►
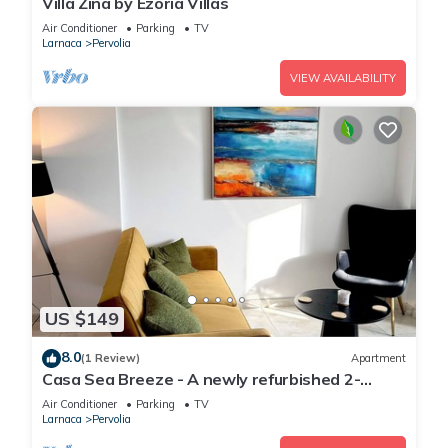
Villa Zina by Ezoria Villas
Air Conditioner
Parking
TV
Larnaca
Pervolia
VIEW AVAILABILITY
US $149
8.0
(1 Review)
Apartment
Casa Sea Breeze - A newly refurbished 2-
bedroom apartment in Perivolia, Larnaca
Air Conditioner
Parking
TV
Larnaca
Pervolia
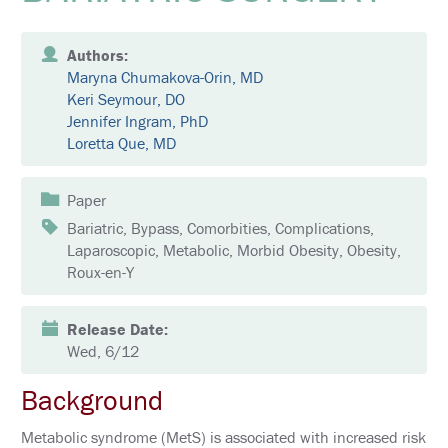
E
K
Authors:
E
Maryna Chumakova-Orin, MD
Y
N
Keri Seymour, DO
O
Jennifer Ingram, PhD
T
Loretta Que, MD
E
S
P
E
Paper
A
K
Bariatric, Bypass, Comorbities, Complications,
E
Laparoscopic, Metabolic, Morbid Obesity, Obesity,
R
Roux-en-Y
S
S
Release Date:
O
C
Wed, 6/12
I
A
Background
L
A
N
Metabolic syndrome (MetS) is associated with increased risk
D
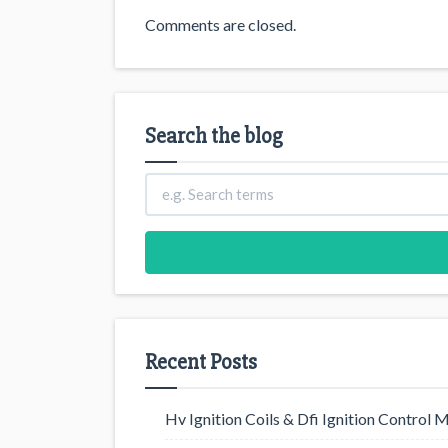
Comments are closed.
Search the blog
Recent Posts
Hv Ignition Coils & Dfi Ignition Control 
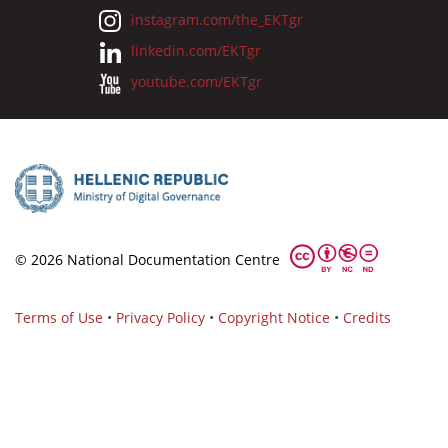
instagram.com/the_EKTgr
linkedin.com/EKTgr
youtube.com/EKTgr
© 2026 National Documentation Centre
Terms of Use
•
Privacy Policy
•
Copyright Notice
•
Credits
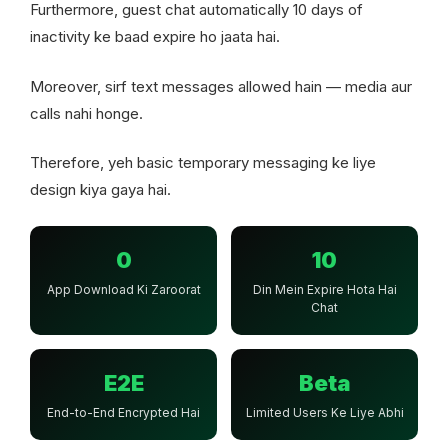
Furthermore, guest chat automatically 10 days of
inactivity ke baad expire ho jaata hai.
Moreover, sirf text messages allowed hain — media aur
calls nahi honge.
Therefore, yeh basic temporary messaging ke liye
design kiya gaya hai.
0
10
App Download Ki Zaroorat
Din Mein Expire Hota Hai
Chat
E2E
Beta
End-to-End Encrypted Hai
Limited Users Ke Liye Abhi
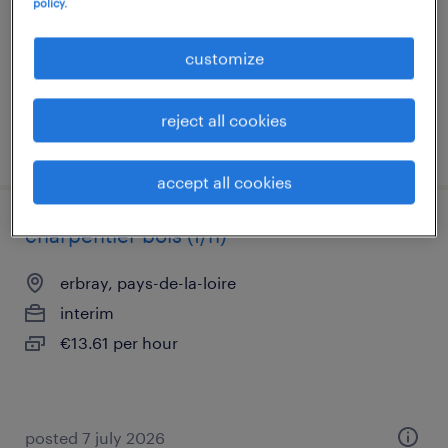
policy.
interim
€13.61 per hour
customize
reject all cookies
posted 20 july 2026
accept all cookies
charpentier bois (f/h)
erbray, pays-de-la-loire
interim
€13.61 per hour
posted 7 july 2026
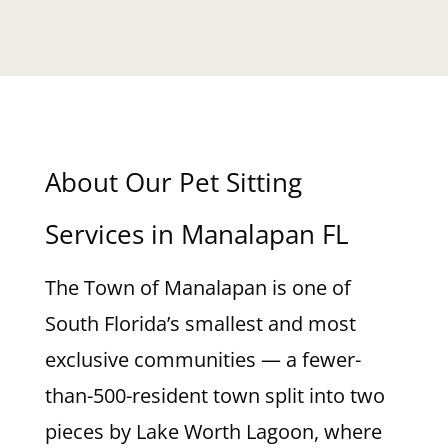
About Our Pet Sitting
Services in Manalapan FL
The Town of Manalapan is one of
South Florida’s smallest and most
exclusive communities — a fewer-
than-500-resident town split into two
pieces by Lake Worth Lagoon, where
◄
Exercise directions |
Pictures are to be left out; set down everything else in the records exactly.

Expected answer |
Villa Zina by Ezoria Villas
Air Conditioner
Parking
TV
Larnaca
Pervolia
VIEW AVAILABILITY
US $149
8.0
(1 Review)
Apartment
Casa Sea Breeze - A newly refurbished 2-
bedroom apartment in Perivolia, Larnaca
Air Conditioner
Parking
TV
Larnaca
Pervolia
E
K
Authors:
E
Maryna Chumakova-Orin, MD
Y
N
Keri Seymour, DO
O
Jennifer Ingram, PhD
T
Loretta Que, MD
E
S
P
E
Paper
A
K
Bariatric, Bypass, Comorbities, Complications,
E
Laparoscopic, Metabolic, Morbid Obesity, Obesity,
R
Roux-en-Y
S
S
Release Date:
O
C
Wed, 6/12
I
A
Background
L
A
N
Metabolic syndrome (MetS) is associated with increased risk
D
Comments are closed.
Search the blog
Recent Posts
Hv Ignition Coils & Dfi Ignition Control 
instagram.com/the_EKTgr
linkedin.com/EKTgr
youtube.com/EKTgr
© 2026 National Documentation Centre
Terms of Use
•
Privacy Policy
•
Copyright Notice
•
Credits
Furthermore, guest chat automatically 10 days of
inactivity ke baad expire ho jaata hai.
Moreover, sirf text messages allowed hain — media aur
calls nahi honge.
Therefore, yeh basic temporary messaging ke liye
design kiya gaya hai.
0
10
App Download Ki Zaroorat
Din Mein Expire Hota Hai
Chat
E2E
Beta
End-to-End Encrypted Hai
Limited Users Ke Liye Abhi
policy.
interim
€13.61 per hour
customize
reject all cookies
posted 20 july 2026
accept all cookies
charpentier bois (f/h)
erbray, pays-de-la-loire
interim
€13.61 per hour
posted 7 july 2026
About Our Pet Sitting
Services in Manalapan FL
The Town of Manalapan is one of
South Florida’s smallest and most
exclusive communities — a fewer-
than-500-resident town split into two
pieces by Lake Worth Lagoon, where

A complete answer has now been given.